Saturday, April 18, 2015

To Tattoo Artists

You’re bold to pick human beings as your canvas. You will hurt them for your art, though they come to you willingly. And, most of the time, when it’s over, you will never see the art in its original state again.

If your client is drunk, you have to turn him away. If she’s high, you have to turn her away. If he says to you he wants his ex’s name on the back of his hand, you will try to talk him out of it. She’s 19, totally sober, and she wants a Jonas Brothers tattoo on her calf, because they give her strength to walk around in the world, and you try, you really do, to say some where else, something else. She insists. This, too, is your legacy.

Sometimes they come because they have heard you are gifted and just want one of yours. Most have an idea--Bible quote, yin/yang, the last words Mom said to them before she died--but not what it will look like exactly.
By THOR (originally posted to Flickr as Nicks Gun)
[CC BY 2.0 (http://creativecommons.org/licenses/by/2.0)], via Wikimedia Commons
 But some come with the image completely crafted--the Cleveland skyline, a Celtic knot, this sunflower from Van Gogh, two small initials.
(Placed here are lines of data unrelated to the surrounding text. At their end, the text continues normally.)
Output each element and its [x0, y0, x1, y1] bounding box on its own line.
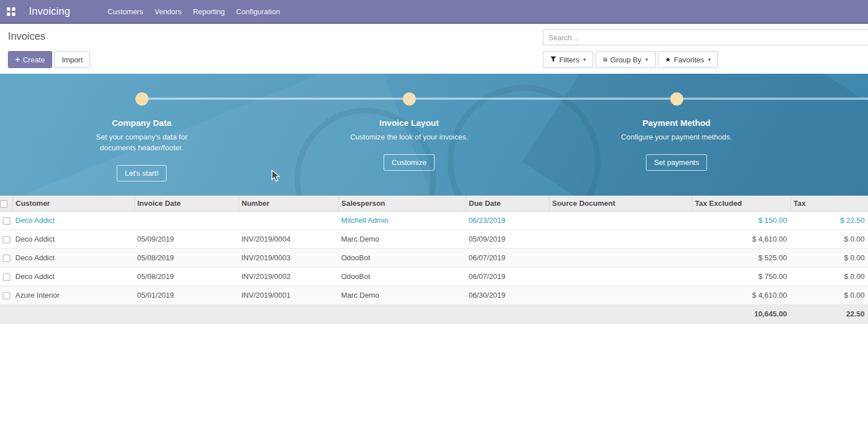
menu-customers[interactable]: Customers [102, 4, 149, 19]
column-header-due-date[interactable]: Due Date [466, 196, 549, 211]
cell-source-document[interactable] [549, 267, 692, 286]
menu-configuration[interactable]: Configuration [231, 4, 286, 19]
caret-down-icon: ▾ [583, 57, 586, 62]
column-header-number[interactable]: Number [239, 196, 338, 211]
table-row[interactable]: Deco Addict 05/08/2019 INV/2019/0002 Odo… [0, 267, 868, 286]
import-button-label: Import [62, 56, 83, 64]
cell-tax-excluded[interactable]: $ 525.00 [692, 248, 790, 267]
column-header-tax[interactable]: Tax [790, 196, 868, 211]
column-header-invoice-date[interactable]: Invoice Date [134, 196, 239, 211]
lets-start-button[interactable]: Let's start! [117, 165, 167, 181]
plus-icon: + [15, 55, 20, 64]
table-totals-row: 10,645.00 22.50 [0, 305, 868, 323]
cell-number[interactable]: INV/2019/0004 [239, 230, 338, 248]
table-row[interactable]: Deco Addict 05/08/2019 INV/2019/0003 Odo… [0, 248, 868, 267]
column-header-salesperson[interactable]: Salesperson [338, 196, 466, 211]
search-input[interactable] [543, 29, 868, 45]
cell-number[interactable]: INV/2019/0003 [239, 248, 338, 267]
table-row[interactable]: Deco Addict Mitchell Admin 06/23/2019 $ … [0, 211, 868, 230]
total-tax: 22.50 [790, 305, 868, 323]
cell-due-date[interactable]: 05/09/2019 [466, 230, 549, 248]
row-checkbox[interactable] [3, 217, 10, 225]
import-button[interactable]: Import [54, 51, 90, 68]
step-dot-icon [135, 92, 148, 105]
set-payments-button[interactable]: Set payments [646, 154, 707, 171]
column-header-customer[interactable]: Customer [12, 196, 134, 211]
cell-due-date[interactable]: 06/07/2019 [466, 267, 549, 286]
cell-due-date[interactable]: 06/07/2019 [466, 248, 549, 267]
apps-menu-icon[interactable] [7, 7, 15, 16]
cell-customer[interactable]: Azure Interior [12, 286, 134, 305]
cell-customer[interactable]: Deco Addict [12, 248, 134, 267]
onboarding-banner: Company Data Set your company's data for… [0, 74, 868, 196]
cell-source-document[interactable] [549, 286, 692, 305]
cell-tax[interactable]: $ 0.00 [790, 286, 868, 305]
cell-salesperson[interactable]: Marc Demo [338, 230, 466, 248]
cell-tax-excluded[interactable]: $ 750.00 [692, 267, 790, 286]
step-title: Payment Method [643, 118, 710, 128]
cell-tax[interactable]: $ 22.50 [790, 211, 868, 230]
cell-due-date[interactable]: 06/23/2019 [466, 211, 549, 230]
cell-source-document[interactable] [549, 211, 692, 230]
row-checkbox[interactable] [3, 255, 10, 262]
column-header-tax-excluded[interactable]: Tax Excluded [692, 196, 790, 211]
cell-salesperson[interactable]: Mitchell Admin [338, 211, 466, 230]
group-by-button-label: Group By [610, 56, 641, 64]
onboarding-step-company-data: Company Data Set your company's data for… [54, 74, 229, 181]
cell-invoice-date[interactable]: 05/08/2019 [134, 267, 239, 286]
cell-salesperson[interactable]: OdooBot [338, 248, 466, 267]
cell-salesperson[interactable]: OdooBot [338, 267, 466, 286]
column-header-source-document[interactable]: Source Document [549, 196, 692, 211]
cell-number[interactable]: INV/2019/0002 [239, 267, 338, 286]
cell-invoice-date[interactable]: 05/01/2019 [134, 286, 239, 305]
onboarding-step-payment-method: Payment Method Configure your payment me… [589, 74, 764, 171]
cell-invoice-date[interactable] [134, 211, 239, 230]
menu-reporting[interactable]: Reporting [187, 4, 230, 19]
group-by-icon: ≡ [603, 56, 607, 64]
select-all-checkbox-cell [0, 196, 12, 211]
customize-button[interactable]: Customize [384, 154, 434, 171]
cell-customer[interactable]: Deco Addict [12, 267, 134, 286]
cell-invoice-date[interactable]: 05/09/2019 [134, 230, 239, 248]
cell-tax[interactable]: $ 0.00 [790, 248, 868, 267]
app-title[interactable]: Invoicing [29, 6, 70, 18]
star-icon: ★ [665, 56, 671, 64]
table-row[interactable]: Azure Interior 05/01/2019 INV/2019/0001 … [0, 286, 868, 305]
create-button[interactable]: + Create [8, 51, 52, 68]
cell-tax[interactable]: $ 0.00 [790, 267, 868, 286]
row-checkbox[interactable] [3, 292, 10, 299]
cell-salesperson[interactable]: Marc Demo [338, 286, 466, 305]
caret-down-icon: ▾ [708, 57, 711, 62]
step-dot-icon [403, 92, 416, 105]
cell-due-date[interactable]: 06/30/2019 [466, 286, 549, 305]
top-navbar: Invoicing Customers Vendors Reporting Co… [0, 0, 868, 24]
filter-funnel-icon [550, 56, 556, 64]
cell-number[interactable] [239, 211, 338, 230]
step-description: Customize the look of your invoices. [350, 132, 468, 143]
table-row[interactable]: Deco Addict 05/09/2019 INV/2019/0004 Mar… [0, 230, 868, 248]
cell-tax-excluded[interactable]: $ 150.00 [692, 211, 790, 230]
cell-tax-excluded[interactable]: $ 4,610.00 [692, 230, 790, 248]
row-checkbox[interactable] [3, 273, 10, 281]
group-by-button[interactable]: ≡ Group By ▾ [595, 51, 656, 68]
step-title: Invoice Layout [379, 118, 439, 128]
cell-source-document[interactable] [549, 248, 692, 267]
step-dot-icon [670, 92, 683, 105]
filters-button[interactable]: Filters ▾ [543, 51, 593, 68]
filters-button-label: Filters [559, 56, 579, 64]
cell-number[interactable]: INV/2019/0001 [239, 286, 338, 305]
cell-tax[interactable]: $ 0.00 [790, 230, 868, 248]
menu-vendors[interactable]: Vendors [149, 4, 188, 19]
cell-customer[interactable]: Deco Addict [12, 211, 134, 230]
select-all-checkbox[interactable] [0, 200, 7, 208]
favorites-button[interactable]: ★ Favorites ▾ [658, 51, 718, 68]
cell-invoice-date[interactable]: 05/08/2019 [134, 248, 239, 267]
cell-customer[interactable]: Deco Addict [12, 230, 134, 248]
cell-source-document[interactable] [549, 230, 692, 248]
create-button-label: Create [23, 56, 45, 64]
step-description: Configure your payment methods. [621, 132, 732, 143]
invoice-list-table: Customer Invoice Date Number Salesperson… [0, 196, 868, 324]
favorites-button-label: Favorites [674, 56, 704, 64]
cell-tax-excluded[interactable]: $ 4,610.00 [692, 286, 790, 305]
row-checkbox[interactable] [3, 236, 10, 243]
These have very specific meanings and you can see the hurt or the longing or the love as they show you what they want. They always want it somewhere they can see it, somewhere someone else will see it and ask.

The art here is not your own--yet. The artistry comes from the way you remove yourself as you paint. Your tendency is a more curved line, but this one is straight. You prefer color, but this is just an outline. You prefer the fine details at the edges, but this has no flourish, no asides to catch the eye. With every prick of the needle, you have to become a different artist, one who paints like this.

Because the sunflower isn’t really a sunflower.
Keith, newborn Whit, Rainer tattoo
An hour into it, the pain thickening, he begins to tell you the story. The baby they called “sonflower”. A year ago. First child. Something to say he is still here, that he is beautiful. But not so perfect. The sunflower of Van Gogh--messy, crowded, shocking. And so, so delicate. Each petal. You ink this into his arm for three hours. He wants it to end. He never wants it to end.